Rating: PG13

Disclaimer: None of this belongs to me and I make no money with it.

Spoilers: Up to and including Snakehead.

Summary: Once again, Alex has to put up with stupid people being stupid.

Author's Notes: So this was kind of fun to write. It took forever though until I came up with something fitting for the theme.

Date: Dec. 28th - 9 am (Timeline: http :/ shiruy. livejournal. com/ 3602. html)

Edited: 30.11.10


7. Heaven


Alfred Barner was a serious kind of man. He wore an expensive black suit, had a severe expression on his face, and didn't believe in small talk.

Apparently, he also didn't believe in teenaged spies.

Alex sighed quietly and sunk lower into his window seat. The man next to him had only talked to him when he absolutely had to during their drive to the airport and their boarding of the plane. Now, half an hour after takeoff, he was still studiously ignoring Alex and doing his utmost to look like he was completely absorbed in his paper.

It was starting to piss the teen off.

Barner's behaviour reminded him of Belinda Troy, the CIA agent he had worked with during the Skeleton Key mission, but at least she had talked to him. This man seemed to hope that if he just didn't acknowledge Alex' existence for long enough he would simply go away.

As if that was going to happen.

It wasn't as if he was all that eager to do this job, but hell, that didn't mean that he was going to screw it all up the second they stepped off the plane. He was still alive after all, wasn't he? The same couldn't be said for a lot of other people he had worked with, unfortunately. So it was kind of insulting that he had to put up with this kind of attitude from someone who was supposed to be a professional yet again.

He stared out of the window at the sea of clouds below them, looking like giant marshmallow mountains. They reminded him of a few of those paintings he had seen in the museums Jack had dragged him to over the years. Angels frolicking among the clouds, big pearly gates and some random guy that apparently represented God.

Alex snorted quietly. That was not what death was like. At least he didn't think so. In his experience, death was cold and dark and strangely silent. Feeling weak all over, as if all your strength is flowing out of you, and you can't breath anymore but it doesn't really hurt, and then it gets hard to think and you feel so, so tired. Tired of fighting, tired of living. Tired of making any damn effort to get up yet again.

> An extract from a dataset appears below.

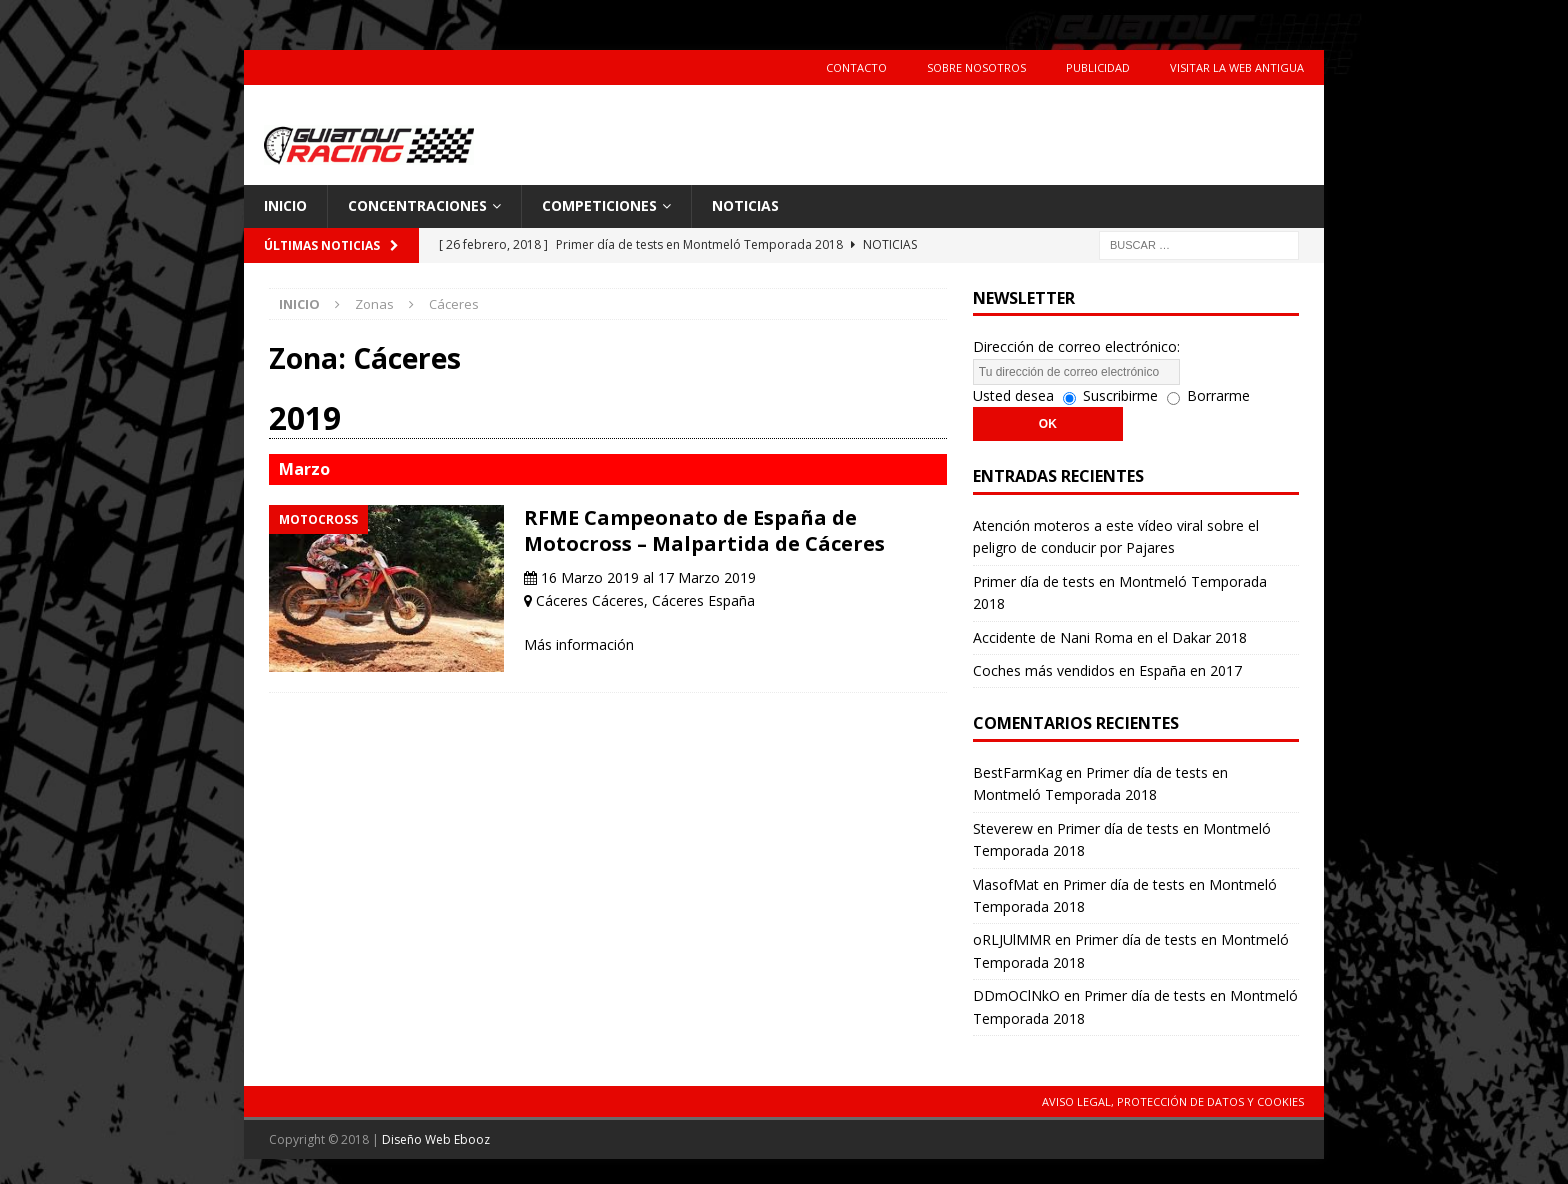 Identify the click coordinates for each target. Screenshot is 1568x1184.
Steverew (1003, 828)
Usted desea (1013, 395)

And he had given up, those scant few months ago.

He crossed his arms to hide his shaking hands and turned to Barner. "Are you actually going to talk to me during this mission or are we going to continue pretending that we have nothing to do with each other?"

The agent finally looked away from his paper and gave him a sharp look. "You are to be part of my cover tomorrow. You will mingle with the other guests, behave according to your assumed persona and then we will fly home again two days from now. Excess interaction between us is not necessary."

For a moment Alex just stared, speechless in the face of such condescension. Then he took a deep breath, nodded cooly, and leaned back into his seat, staring straight ahead. And if anyone asked, he most emphatically did not mutter "Stuck-up bastard!" under his breath either.

He couldn't wait for this mission to be over.